If you’ve ever been afraid of a spinoff series ruining an original show, then you have nothing to worry about with “Better Call Saul.”

The “Breaking Bad” prequel, which premiered Sunday night with an additional new episode on Monday night, broke cable television ratings by being the highest-rated series debut ever with 6.9 million viewers.

And with good reason.

The premiere of “Better Call Saul” begins with a classic Vince Gilligan teaser. Similar to the season premieres of “Breaking Bad” that foreshadow future events, “Better Call Saul” begins with a solemn look at Saul Goodman’s future, post-Walter White. Saul hides in plain sight, spending his days working at a Cinnabon in Omaha, Nebraska, and his nights reliving his glory days through a VHS tape of Saul Goodman commercials. As part of the classic Gilligan teaser formula, the opening is shot in entirely black and white shots that keep your attention.

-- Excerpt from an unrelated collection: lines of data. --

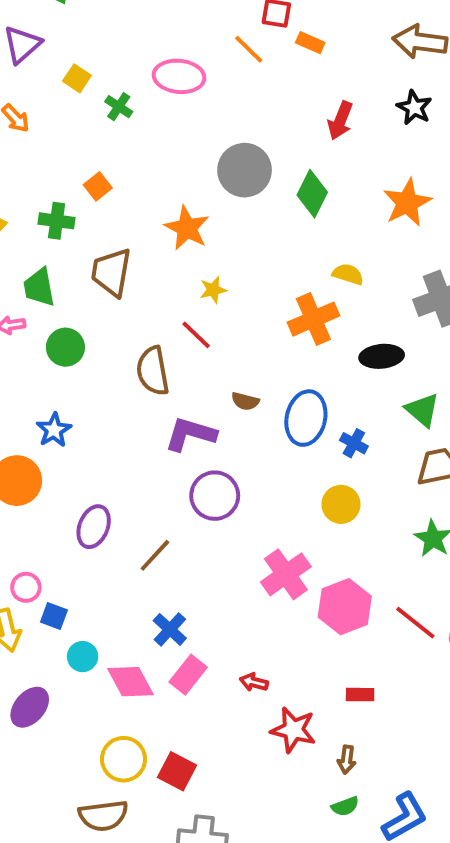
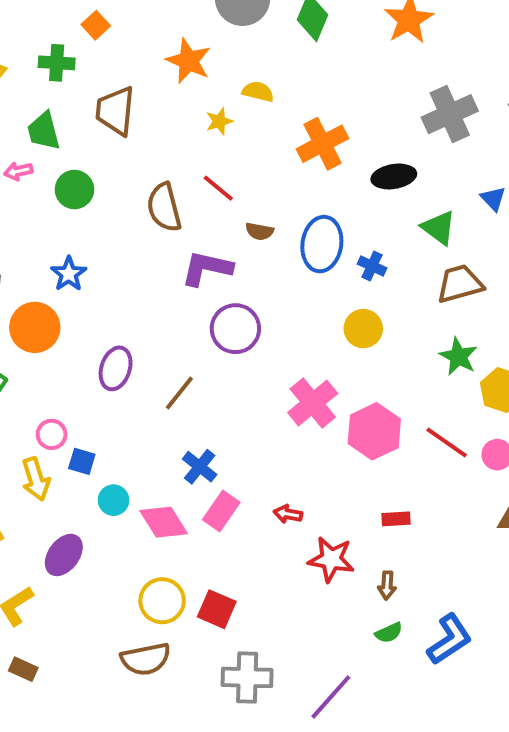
yellow semicircle: (348, 274) -> (258, 92), moved
red line: (196, 335) -> (218, 188), moved

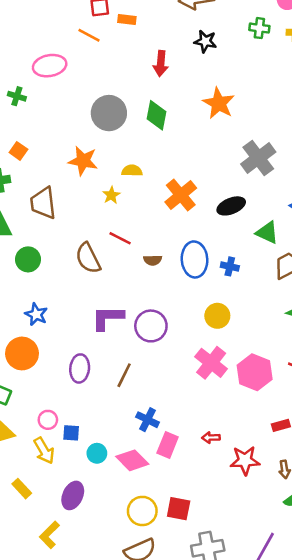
purple L-shape: (207, 268) -> (108, 318), moved
yellow circle: (363, 329) -> (217, 316), moved

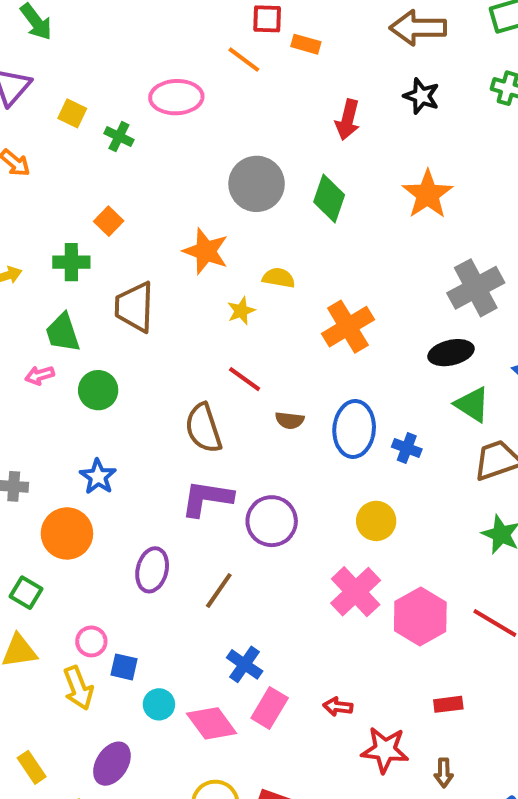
black ellipse: (231, 206) -> (451, 353), moved
brown semicircle: (88, 258) -> (203, 428), moved
yellow rectangle: (22, 489) -> (32, 767), moved

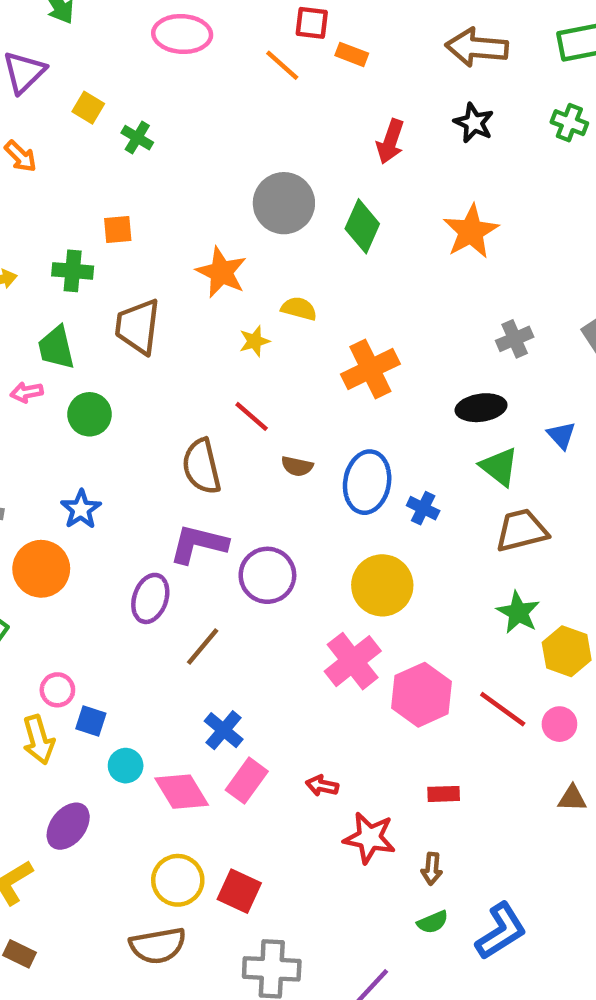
pink ellipse: (176, 97) -> (182, 34), moved
orange square: (109, 221) -> (118, 230), turned 36
gray cross: (476, 288) -> (515, 339), size x0.6
yellow circle: (376, 521) -> (382, 585), size x1.4
purple ellipse: (152, 570) -> (150, 598), moved

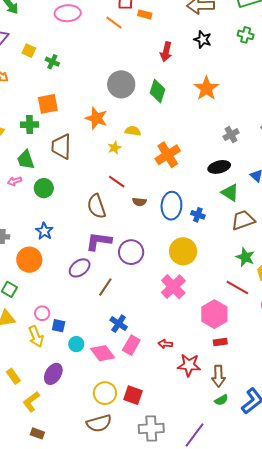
orange square: (118, 230) -> (48, 104), size x1.5
purple ellipse: (150, 598) -> (80, 268), turned 40
pink hexagon: (421, 695) -> (214, 314), moved
red line: (503, 709) -> (237, 287), moved
brown arrow: (432, 869) -> (218, 376), size x1.5

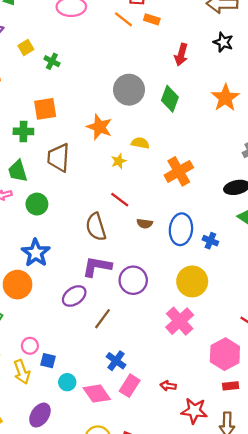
orange rectangle: (145, 14) -> (152, 19), moved
yellow square: (29, 51) -> (26, 48), turned 32
blue star: (44, 231) -> (36, 253), size x1.4

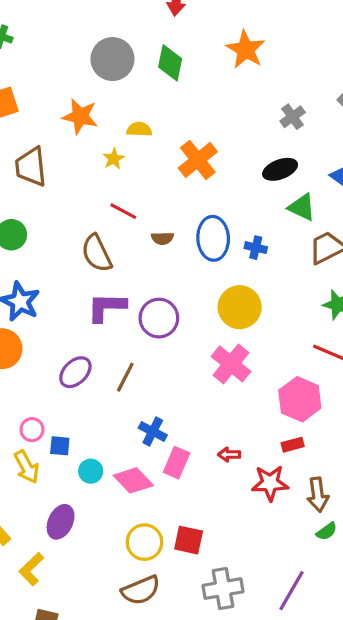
purple ellipse: (74, 296) -> (75, 372), moved
red rectangle: (231, 386) -> (293, 445), moved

The show jumps back to 2001 and introduces viewers to Jimmy McGill who, spoiler alert, eventually becomes Saul Goodman at some point during the show. For the time being, however, Jimmy is a young lawyer who works as a public defender in Albuquerque, New Mexico, and struggles between making ends meet and convincing anyone from potential clients to two teenagers to do what he wants.

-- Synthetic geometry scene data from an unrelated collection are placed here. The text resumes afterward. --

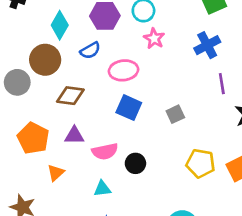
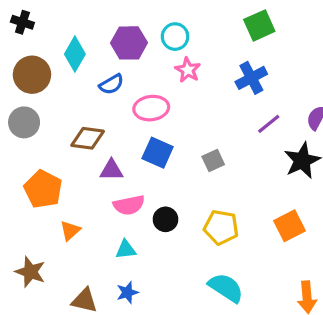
brown circle: (45, 60) -> (32, 75), moved
purple line: (222, 84) -> (269, 124), turned 60
purple triangle: (74, 135) -> (111, 170), moved
yellow pentagon: (201, 163) -> (221, 227), moved

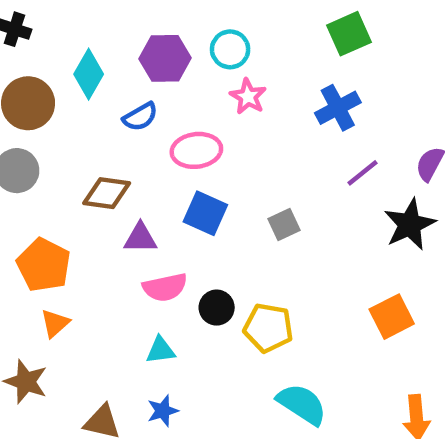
yellow pentagon: (221, 227) -> (268, 328), moved
orange triangle: (70, 230) -> (55, 323), moved

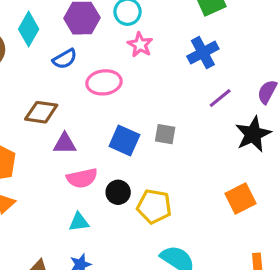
blue square: (205, 213) -> (124, 140), moved
gray square: (284, 224) -> (165, 134), turned 35

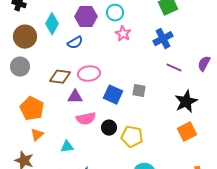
pink ellipse: (104, 82) -> (89, 74), moved
purple line: (220, 98) -> (174, 68), turned 63
black star: (253, 134) -> (186, 102), moved
cyan triangle: (79, 222) -> (67, 147), moved

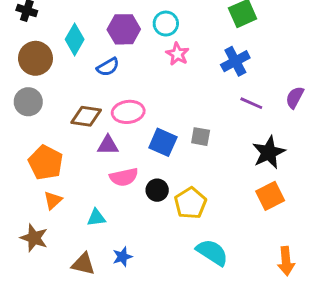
yellow pentagon: (132, 137) -> (190, 203), turned 30

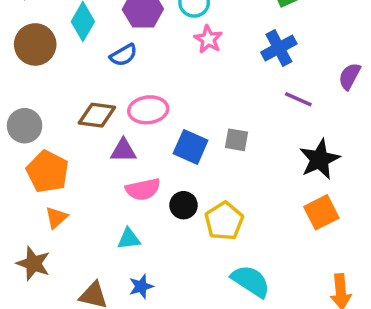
purple semicircle: (295, 97) -> (350, 76), moved
gray circle: (28, 102) -> (25, 126), moved
cyan triangle: (96, 218) -> (129, 239), moved

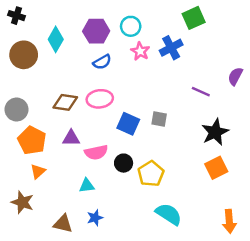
blue cross: (279, 48) -> (171, 48), moved
blue semicircle: (123, 55) -> (102, 62), moved
purple triangle: (123, 150) -> (71, 138), moved

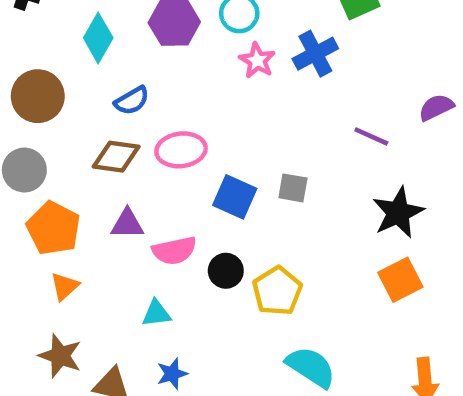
brown circle: (24, 55) -> (38, 96), moved
blue semicircle: (102, 62) -> (132, 101), moved
purple semicircle: (235, 76) -> (436, 107), turned 36
brown star: (22, 202) -> (60, 356), moved

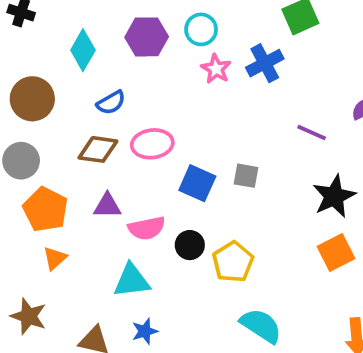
cyan triangle: (156, 313) -> (132, 281), size x1.5
brown star: (60, 356) -> (29, 316), moved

Bob Odenkirk carries the show to great heights immediately in the first episode. Despite being a recurring character who serves as both comedic relief and a scapegoat for Walter White and Jesse Pinkman on “Breaking Bad,” Saul has his own set of baggage, from his lackluster business to his mentally ill brother who won’t cash out of the shares of the major law firm he stopped working at. Although there are still humorous moments in the premiere, 2001 Saul has a ways to go in terms of character development, and it’s already showing.

Guest appearances from “Breaking Bad” characters Mike Ehrmantraut (Jonathan Banks) and Tuco Salamanca (Raymond Cruz) also make the premiere more enticing, but don’t lose the focus of the show. Instead, it furthers the allure of the show and leaves the viewers asking more questions. How do Mike and Saul get in cahoots with each other? Is 2001 Tuco just as crazy as he is in 2008? Will we see Hector Salamanca ring his bell in his wheelchair again?

Regular episodes of “Better Call Saul” will air Mondays at 10 p.m. on AMC.